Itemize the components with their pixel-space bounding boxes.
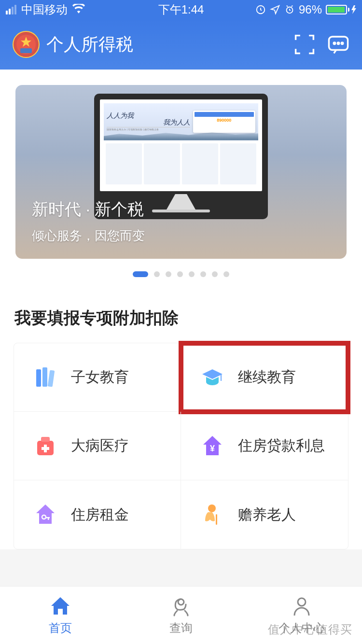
signal-icon (6, 5, 16, 14)
banner-subtitle: 倾心服务，因您而变 (32, 227, 145, 244)
grid-item-loan[interactable]: ¥ 住房贷款利息 (181, 412, 348, 480)
grid-label: 子女教育 (71, 367, 129, 387)
svg-rect-4 (20, 48, 32, 53)
rent-icon (33, 503, 57, 527)
battery-pct-label: 96% (299, 3, 322, 16)
elder-icon (200, 503, 224, 527)
scan-button[interactable] (293, 33, 316, 56)
banner-sub: 国家税务总局主办 | 专项附加扣除 | 施行纳税义务 (107, 127, 190, 131)
loan-icon: ¥ (200, 434, 224, 458)
svg-rect-9 (36, 369, 41, 387)
tab-query[interactable]: 查询 (121, 587, 241, 644)
banner-script-2: 我为人人 (107, 119, 190, 126)
status-bar: 中国移动 下午1:44 96% (0, 0, 362, 19)
svg-rect-10 (42, 367, 47, 387)
promo-banner[interactable]: 人人为我 我为人人 国家税务总局主办 | 专项附加扣除 | 施行纳税义务 890… (15, 85, 347, 259)
carousel-dots[interactable] (0, 259, 362, 292)
svg-rect-23 (58, 609, 63, 615)
watermark: 值人中心值得买 (268, 622, 352, 637)
svg-rect-14 (41, 437, 50, 442)
svg-point-6 (334, 42, 335, 44)
message-button[interactable] (327, 33, 349, 56)
svg-rect-16 (42, 447, 49, 450)
graduation-icon (200, 365, 224, 390)
svg-point-8 (341, 42, 343, 44)
grid-label: 住房租金 (71, 505, 129, 525)
lock-icon (255, 4, 266, 15)
grid-label: 继续教育 (238, 367, 296, 387)
svg-point-21 (208, 504, 216, 512)
books-icon (33, 365, 57, 390)
tab-label: 查询 (169, 620, 193, 636)
svg-point-24 (298, 598, 306, 606)
grid-item-elder[interactable]: 赡养老人 (181, 480, 348, 549)
app-header: 个人所得税 (0, 19, 362, 70)
battery-icon (326, 5, 356, 14)
tab-label: 首页 (49, 620, 72, 636)
grid-item-continue-edu[interactable]: 继续教育 (181, 343, 348, 412)
svg-point-7 (337, 42, 339, 44)
carrier-label: 中国移动 (21, 2, 68, 17)
tab-home[interactable]: 首页 (0, 587, 121, 644)
deduction-grid: 子女教育 继续教育 大病医疗 ¥ 住房贷款利息 住房租金 (14, 343, 348, 549)
grid-label: 赡养老人 (238, 505, 296, 525)
profile-icon (291, 595, 313, 617)
svg-rect-20 (48, 517, 49, 520)
svg-text:¥: ¥ (210, 444, 215, 453)
home-icon (49, 595, 71, 617)
app-logo-icon (13, 31, 40, 58)
wifi-icon (72, 3, 85, 16)
banner-title: 新时代 · 新个税 (32, 198, 145, 221)
grid-label: 住房贷款利息 (238, 436, 325, 456)
clock-label: 下午1:44 (158, 2, 204, 17)
grid-item-children-edu[interactable]: 子女教育 (14, 343, 181, 412)
query-icon (170, 595, 192, 617)
banner-stat: 890000 (195, 118, 254, 123)
location-icon (270, 4, 280, 15)
grid-item-rent[interactable]: 住房租金 (14, 480, 181, 549)
svg-rect-11 (48, 370, 55, 387)
medical-icon (33, 434, 57, 458)
grid-item-medical[interactable]: 大病医疗 (14, 412, 181, 480)
banner-script-1: 人人为我 (107, 112, 190, 119)
svg-rect-12 (221, 374, 222, 381)
app-title: 个人所得税 (46, 33, 282, 56)
svg-rect-22 (216, 514, 217, 525)
alarm-icon (284, 4, 295, 15)
section-title: 我要填报专项附加扣除 (0, 292, 362, 343)
grid-label: 大病医疗 (71, 436, 129, 456)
■ ■ ■ ■ ■
Write the lines above out again exactly, excluding every picture.

• Output of the exercise:
Itemize the components with their pixel-space bounding boxes.
signal-icon (6, 5, 16, 14)
banner-subtitle: 倾心服务，因您而变 (32, 227, 145, 244)
grid-item-loan[interactable]: ¥ 住房贷款利息 (181, 412, 348, 480)
grid-label: 子女教育 (71, 367, 129, 387)
svg-rect-4 (20, 48, 32, 53)
rent-icon (33, 503, 57, 527)
battery-pct-label: 96% (299, 3, 322, 16)
elder-icon (200, 503, 224, 527)
scan-button[interactable] (293, 33, 316, 56)
banner-sub: 国家税务总局主办 | 专项附加扣除 | 施行纳税义务 (107, 127, 190, 131)
loan-icon: ¥ (200, 434, 224, 458)
svg-rect-9 (36, 369, 41, 387)
tab-query[interactable]: 查询 (121, 587, 241, 644)
banner-script-2: 我为人人 (107, 119, 190, 126)
status-bar: 中国移动 下午1:44 96% (0, 0, 362, 19)
svg-rect-10 (42, 367, 47, 387)
promo-banner[interactable]: 人人为我 我为人人 国家税务总局主办 | 专项附加扣除 | 施行纳税义务 890… (15, 85, 347, 259)
carousel-dots[interactable] (0, 259, 362, 292)
svg-rect-23 (58, 609, 63, 615)
watermark: 值人中心值得买 (268, 622, 352, 637)
svg-rect-14 (41, 437, 50, 442)
svg-point-6 (334, 42, 335, 44)
message-button[interactable] (327, 33, 349, 56)
svg-rect-16 (42, 447, 49, 450)
graduation-icon (200, 365, 224, 390)
svg-point-8 (341, 42, 343, 44)
grid-label: 住房租金 (71, 505, 129, 525)
lock-icon (255, 4, 266, 15)
grid-label: 继续教育 (238, 367, 296, 387)
svg-point-21 (208, 504, 216, 512)
books-icon (33, 365, 57, 390)
tab-label: 查询 (169, 620, 193, 636)
svg-point-24 (298, 598, 306, 606)
grid-item-elder[interactable]: 赡养老人 (181, 480, 348, 549)
app-header: 个人所得税 (0, 19, 362, 70)
battery-icon (326, 5, 356, 14)
tab-label: 首页 (49, 620, 72, 636)
grid-item-continue-edu[interactable]: 继续教育 (181, 343, 348, 412)
svg-point-7 (337, 42, 339, 44)
carrier-label: 中国移动 (21, 2, 68, 17)
tab-home[interactable]: 首页 (0, 587, 121, 644)
deduction-grid: 子女教育 继续教育 大病医疗 ¥ 住房贷款利息 住房租金 (14, 343, 348, 549)
grid-label: 赡养老人 (238, 505, 296, 525)
profile-icon (291, 595, 313, 617)
svg-rect-20 (48, 517, 49, 520)
svg-text:¥: ¥ (210, 444, 215, 453)
home-icon (49, 595, 71, 617)
app-logo-icon (13, 31, 40, 58)
wifi-icon (72, 3, 85, 16)
banner-title: 新时代 · 新个税 (32, 198, 145, 221)
grid-label: 住房贷款利息 (238, 436, 325, 456)
clock-label: 下午1:44 (158, 2, 204, 17)
grid-item-children-edu[interactable]: 子女教育 (14, 343, 181, 412)
query-icon (170, 595, 192, 617)
banner-stat: 890000 (195, 118, 254, 123)
location-icon (270, 4, 280, 15)
grid-item-rent[interactable]: 住房租金 (14, 480, 181, 549)
svg-rect-11 (48, 370, 55, 387)
medical-icon (33, 434, 57, 458)
grid-item-medical[interactable]: 大病医疗 (14, 412, 181, 480)
banner-script-1: 人人为我 (107, 112, 190, 119)
svg-rect-12 (221, 374, 222, 381)
app-title: 个人所得税 (46, 33, 282, 56)
svg-rect-22 (216, 514, 217, 525)
alarm-icon (284, 4, 295, 15)
section-title: 我要填报专项附加扣除 (0, 292, 362, 343)
grid-label: 大病医疗 (71, 436, 129, 456)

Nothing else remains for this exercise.